The main reason given by South African Revenue Service (SARS) for the change is that STC created the impression that South Africa's corporate tax rate was higher than that of other emerging markets, thereby disincentivising inbound foreign investment.
Furthermore, the introduction of DT aligns South Africa with international standards and best practice where the recipient of the dividend is liable to the tax and not the company paying it.
Broadly, DT is a tax imposed on shareholders or rather beneficial owners at a rate of 10% on dividends paid by the company.

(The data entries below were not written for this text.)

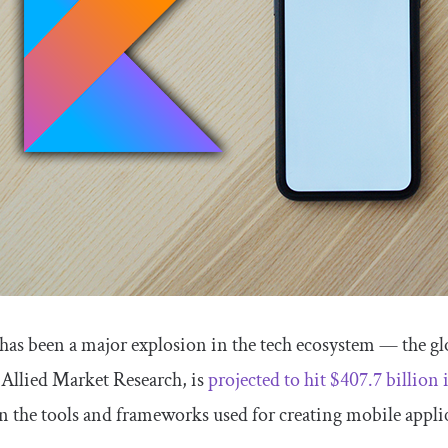
 has been a major explosion in the tech ecosystem — the gl
 Allied Market Research, is
projected to hit $407.7 billion
 the tools and frameworks used for creating mobile appli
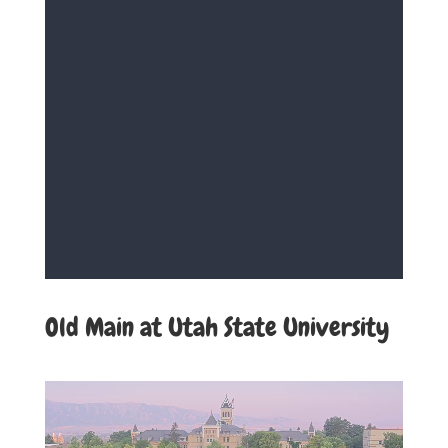
Old Main at Utah State University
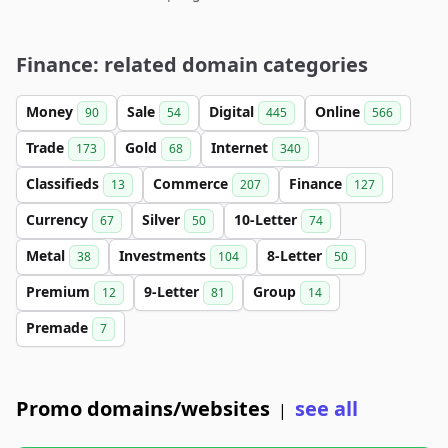
Finance: related domain categories
Money
Sale
Digital
Online
90
54
445
566
Trade
Gold
Internet
173
68
340
Classifieds
Commerce
Finance
13
207
127
Currency
Silver
10-Letter
67
50
74
Metal
Investments
8-Letter
38
104
50
Premium
9-Letter
Group
12
81
14
Premade
7
Promo domains/websites
see all
|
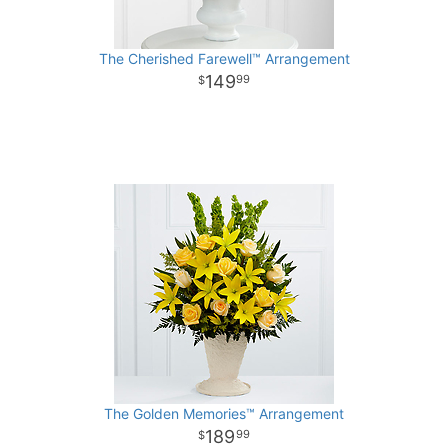
The Cherished Farewell™ Arrangement
149
99
The Golden Memories™ Arrangement
189
99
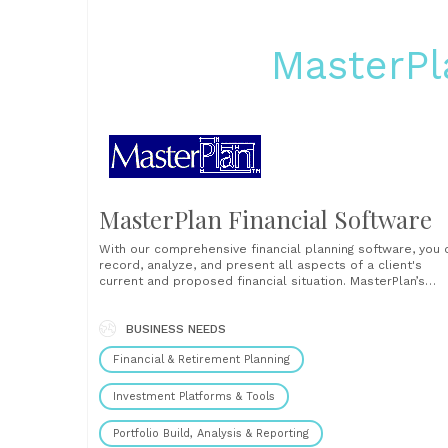
MasterPl
MasterPlan Financial Software
With our comprehensive financial planning software, you 
record, analyze, and present all aspects of a client's
current and proposed financial situation. MasterPlan’s
financial planning software keeps track of all a client ow
owes, earns, spends, receives in social security, and pays
taxes from the current year through retirement and beyo
BUSINESS NEEDS
to......
Financial & Retirement Planning
Investment Platforms & Tools
Portfolio Build, Analysis & Reporting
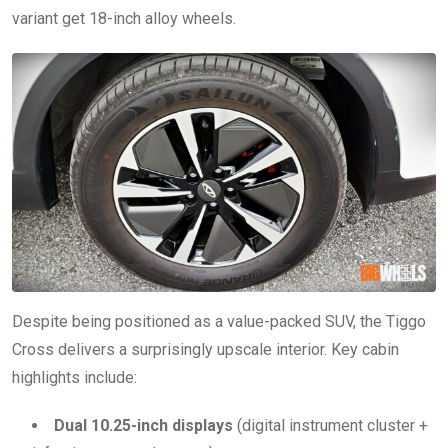
variant get 18-inch alloy wheels.
Despite being positioned as a value-packed SUV, the Tiggo
Cross delivers a surprisingly upscale interior. Key cabin
highlights include:
Dual 10.25-inch displays
(digital instrument cluster +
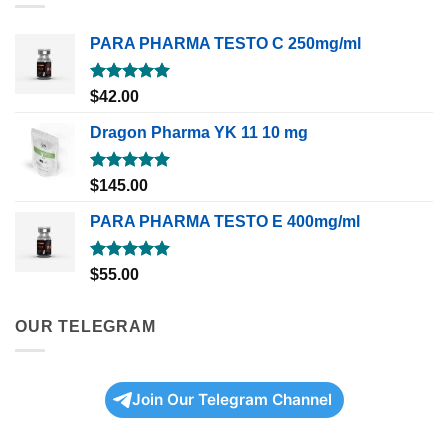
PARA PHARMA TESTO C 250mg/ml
Rated
5.00
$
42.00
out of 5
Dragon Pharma YK 11 10 mg
Rated
5.00
$
145.00
out of 5
PARA PHARMA TESTO E 400mg/ml
Rated
5.00
$
55.00
out of 5
OUR TELEGRAM
Join Our Telegram Channel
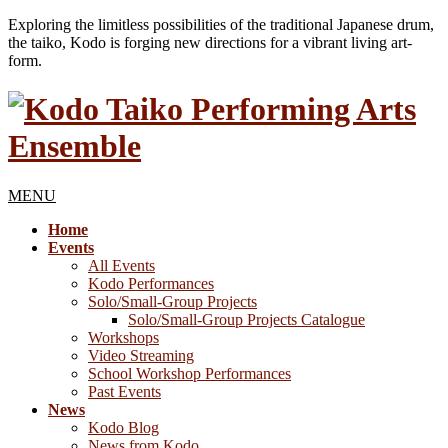
Exploring the limitless possibilities of the traditional Japanese drum,
the taiko, Kodo is forging new directions for a vibrant living art-
form.
MENU
Home
Events
All Events
Kodo Performances
Solo/Small-Group Projects
Solo/Small-Group Projects Catalogue
Workshops
Video Streaming
School Workshop Performances
Past Events
News
Kodo Blog
News from Kodo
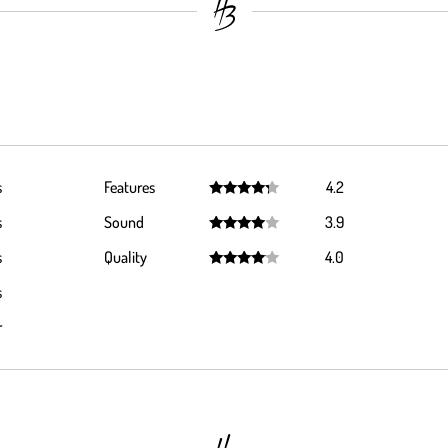
s
Features
4.2
Rated
4.2
s
Sound
3.9
out of 5
Rated
3.9
s
Quality
4.0
out of 5
Rated
4.0
s
out of 5
r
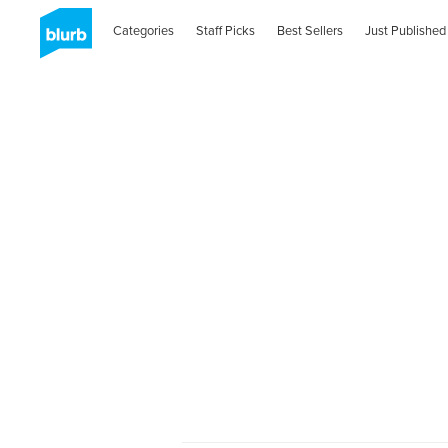
Categories
Staff Picks
Best Sellers
Just Published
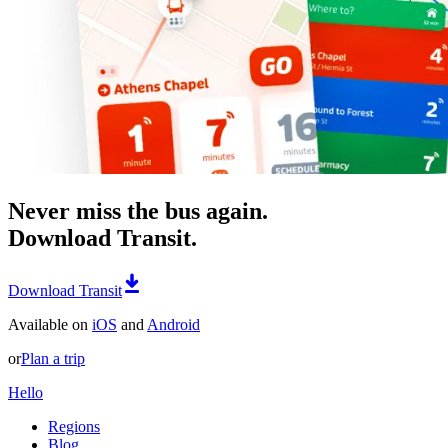
Never miss the bus again.
Download Transit.
Download Transit
Available on
iOS
and
Android
or
Plan a trip
Hello
Regions
Blog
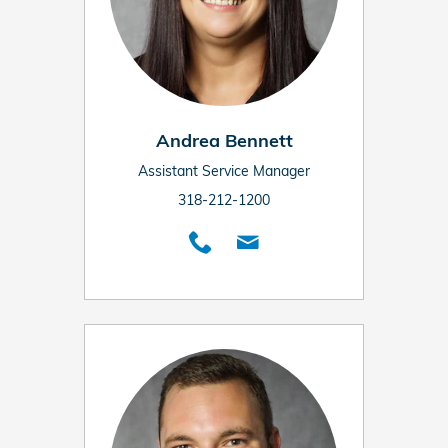
Andrea Bennett
Assistant Service Manager
318-212-1200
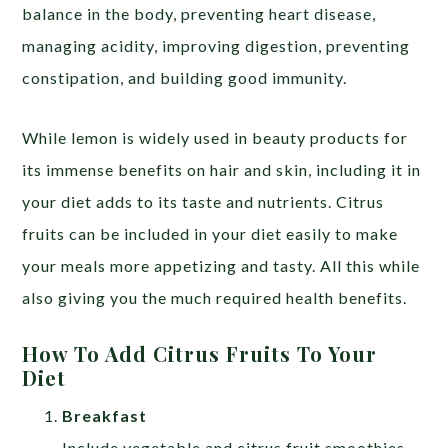
balance in the body, preventing heart disease,
managing acidity, improving digestion, preventing
constipation, and building good immunity.
While lemon is widely used in beauty products for
its immense benefits on hair and skin, including it in
your diet adds to its taste and nutrients. Citrus
fruits can be included in your diet easily to make
your meals more appetizing and tasty. All this while
also giving you the much required health benefits.
How To Add Citrus Fruits To Your
Diet
Breakfast
Include vegetable and citrus fruit smoothies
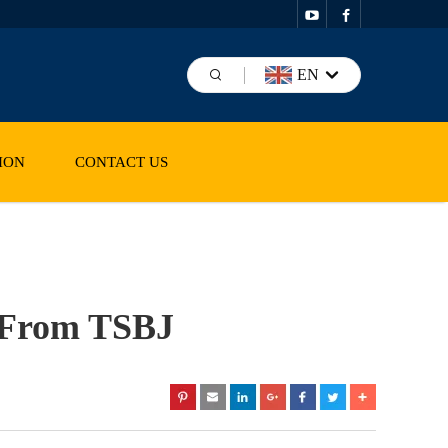
EN
ION
CONTACT US
d From TSBJ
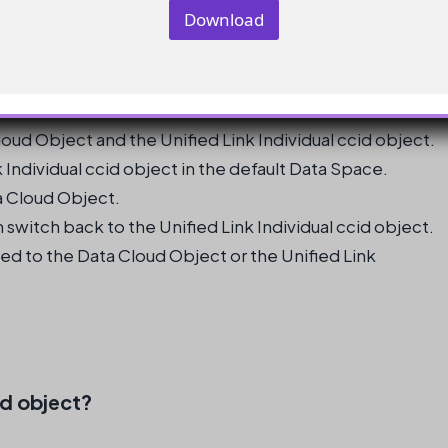
y
Download
ssue
*
E
m
a
i
l
oud Object and the Unified Link Individual ccid object.
k Individual ccid object in the default Data Space.
a Cloud Object.
 switch back to the Unified Link Individual ccid object.
ed to the Data Cloud Object or the Unified Link
id object?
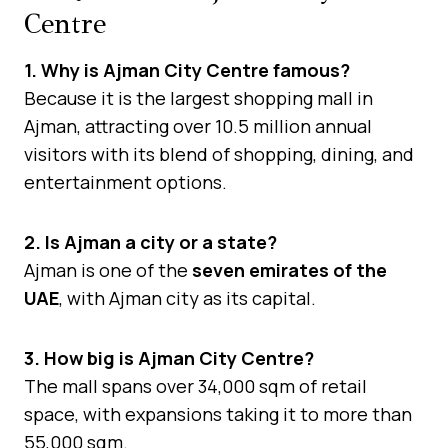
Centre
1. Why is Ajman City Centre famous?
Because it is the largest shopping mall in
Ajman, attracting over 10.5 million annual
visitors with its blend of shopping, dining, and
entertainment options.
2. Is Ajman a city or a state?
Ajman is one of the
seven emirates of the
UAE
, with Ajman city as its capital.
3. How big is Ajman City Centre?
The mall spans over 34,000 sqm of retail
space, with expansions taking it to more than
55,000 sqm.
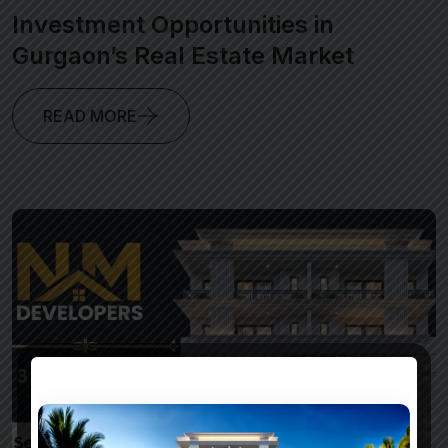
Investment Opportunities in
Gurgaon’s Real Estate Market
READ MORE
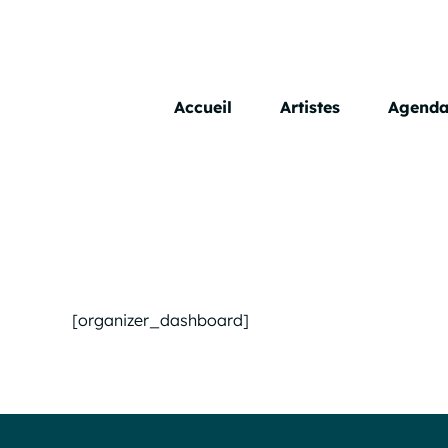
Skip
to
content
Accueil
Artistes
Agend
[organizer_dashboard]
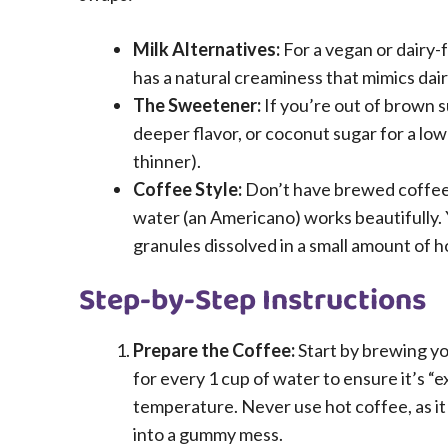
Milk Alternatives:
For a vegan or dairy-fr
has a natural creaminess that mimics dair
The Sweetener:
If you’re out of brown 
deeper flavor, or coconut sugar for a lo
thinner).
Coffee Style:
Don’t have brewed coffee? 
water (an Americano) works beautifully. 
granules dissolved in a small amount of h
Step-by-Step Instructions
Prepare the Coffee:
Start by brewing yo
for every 1 cup of water to ensure it’s “e
temperature. Never use hot coffee, as it 
into a gummy mess.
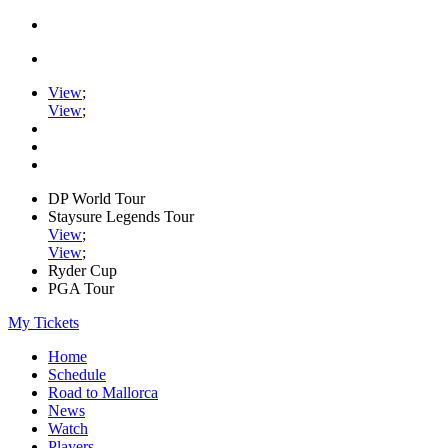
View
;
View
;
DP World Tour
Staysure Legends Tour
View
;
View
;
Ryder Cup
PGA Tour
My Tickets
Home
Schedule
Road to Mallorca
News
Watch
Players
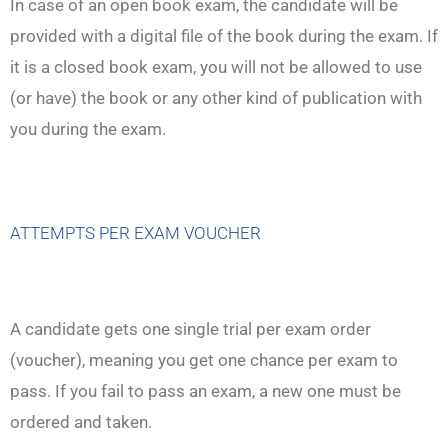
In case of an open book exam, the candidate will be
provided with a digital file of the book during the exam. If
it is a closed book exam, you will not be allowed to use
(or have) the book or any other kind of publication with
you during the exam.
ATTEMPTS PER EXAM VOUCHER
A candidate gets one single trial per exam order
(voucher), meaning you get one chance per exam to
pass. If you fail to pass an exam, a new one must be
ordered and taken.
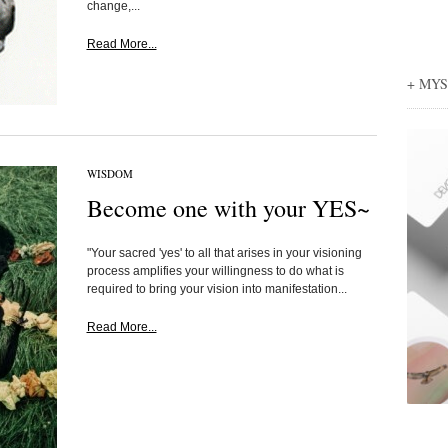
change,...
Read More...
+ MY
WISDOM
Become one with your YES~
"Your sacred 'yes' to all that arises in your visioning
process amplifies your willingness to do what is
required to bring your vision into manifestation...
Read More...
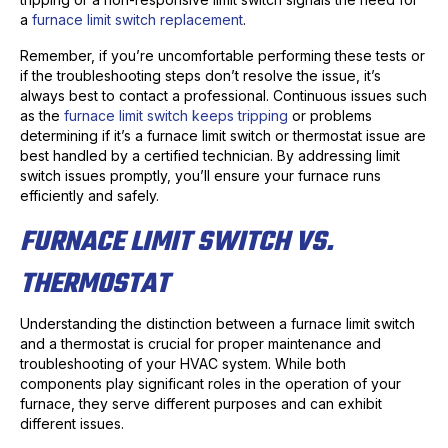
a
furnace limit switch replacement
.
Remember, if you’re uncomfortable performing these tests or
if the troubleshooting steps don’t resolve the issue, it’s
always best to contact a professional. Continuous issues such
as the
furnace limit switch keeps tripping
or problems
determining if it’s a furnace limit switch or thermostat issue are
best handled by a certified technician. By addressing limit
switch issues promptly, you’ll ensure your furnace runs
efficiently and safely.
FURNACE LIMIT SWITCH VS.
THERMOSTAT
Understanding the distinction between a furnace limit switch
and a thermostat is crucial for proper maintenance and
troubleshooting of your HVAC system. While both
components play significant roles in the operation of your
furnace, they serve different purposes and can exhibit
different issues.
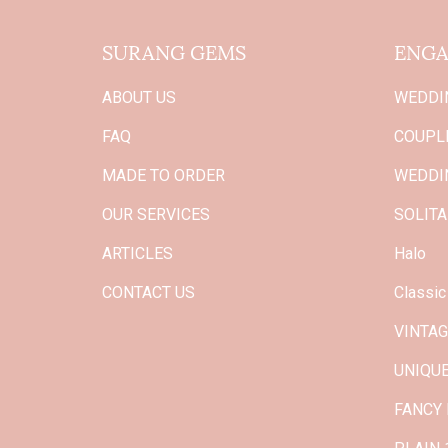
SURANG GEMS
ENGA
ABOUT US
WEDDI
FAQ
COUPLE
MADE TO ORDER
WEDDI
OUR SERVICES
SOLITA
ARTICLES
Halo
CONTACT US
Classic
VINTA
UNIQU
FANCY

STC, on the other hand, is a tax imposed on companies (at a rate of 10%) on the declaration of dividends.
DT is categorised as a withholding tax, as, with exception for dividends in specie, collection of the tax is withheld and paid to SARS by the company paying the dividend or by a regulated intermediary.
EXEMPTIONS FROM DIVIDENDS TAX
The following beneficial owners are exempt from DT:
- A South African resident company
- The Government
- Public benefit organisations
- An institution, board or body that conducts research, provides services to the State or general public, or promotes commerce, industry or agriculture
- A closure rehabilitation trust
- Pension, provident and similar funds
- A parastatal
- A shareholder in a registered micro business, to the extent that the aggregate amount of the dividends paid by that registered micro business to its shareholders during the year of assessment in which that dividend is paid does not exceed the amount of R200,000
- A natural person upon receipt of an interest in a primary residence.
- A non-resident receiving a dividend from a non-resident company which is listed on the JSE.
The same exemptions apply to dividends in specie.